- **What is being asked**
Please print out the entries below unchanged and skip the images.

─── Data in this exercise ───

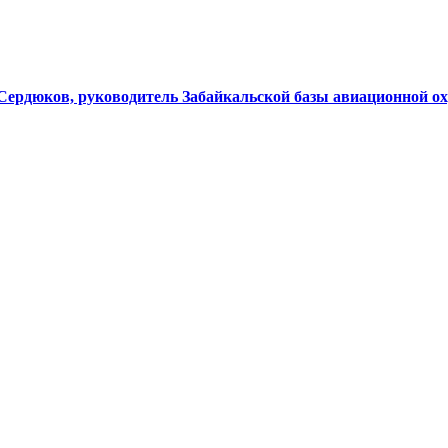
 Сердюков, руководитель Забайкальской базы авиационной о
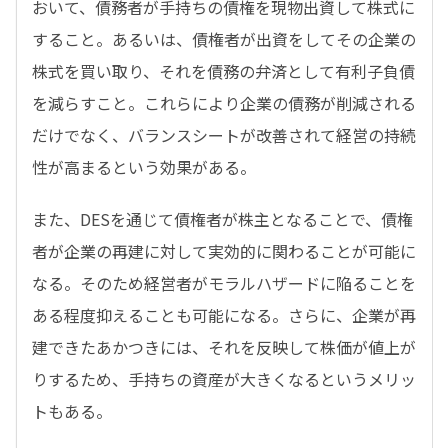
おいて、債務者が手持ちの債権を現物出資して株式に
すること。あるいは、債権者が出資をしてその企業の
株式を買い取り、それを債務の弁済として有利子負債
を減らすこと。これらにより企業の債務が削減される
だけでなく、バランスシートが改善されて経営の持続
性が高まるという効果がある。
また、DESを通じて債権者が株主となることで、債権
者が企業の再建に対して実効的に関わることが可能に
なる。そのため経営者がモラルハザードに陥ることを
ある程度抑えることも可能になる。さらに、企業が再
建できたあかつきには、それを反映して株価が値上が
りするため、手持ちの資産が大きくなるというメリッ
トもある。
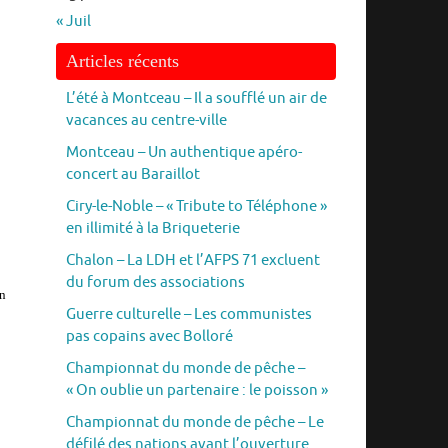
« Juil
Articles récents
L’été à Montceau – Il a soufflé un air de
vacances au centre-ville
Montceau – Un authentique apéro-
concert au Baraillot
Ciry-le-Noble – « Tribute to Téléphone »
en illimité à la Briqueterie
Chalon – La LDH et l’AFPS 71 excluent
du forum des associations
on
Guerre culturelle – Les communistes
pas copains avec Bolloré
Championnat du monde de pêche –
« On oublie un partenaire : le poisson »
Championnat du monde de pêche – Le
défilé des nations avant l’ouverture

───

- **Solution to this problem**
 Сердюков, руководитель Забайкальской базы авиационной о
おいて、債務者が手持ちの債権を現物出資して株式に
すること。あるいは、債権者が出資をしてその企業の
株式を買い取り、それを債務の弁済として有利子負債
を減らすこと。これらにより企業の債務が削減される
だけでなく、バランスシートが改善されて経営の持続
性が高まるという効果がある。
また、DESを通じて債権者が株主となることで、債権
者が企業の再建に対して実効的に関わることが可能に
なる。そのため経営者がモラルハザードに陥ることを
ある程度抑えることも可能になる。さらに、企業が再
建できたあかつきには、それを反映して株価が値上が
りするため、手持ちの資産が大きくなるというメリッ
トもある。
« Juil
Articles récents
L’été à Montceau – Il a soufflé un air de
vacances au centre-ville
Montceau – Un authentique apéro-
concert au Baraillot
Ciry-le-Noble – « Tribute to Téléphone »
en illimité à la Briqueterie
Chalon – La LDH et l’AFPS 71 excluent
du forum des associations
on
Guerre culturelle – Les communistes
pas copains avec Bolloré
Championnat du monde de pêche –
« On oublie un partenaire : le poisson »
Championnat du monde de pêche – Le
défilé des nations avant l’ouverture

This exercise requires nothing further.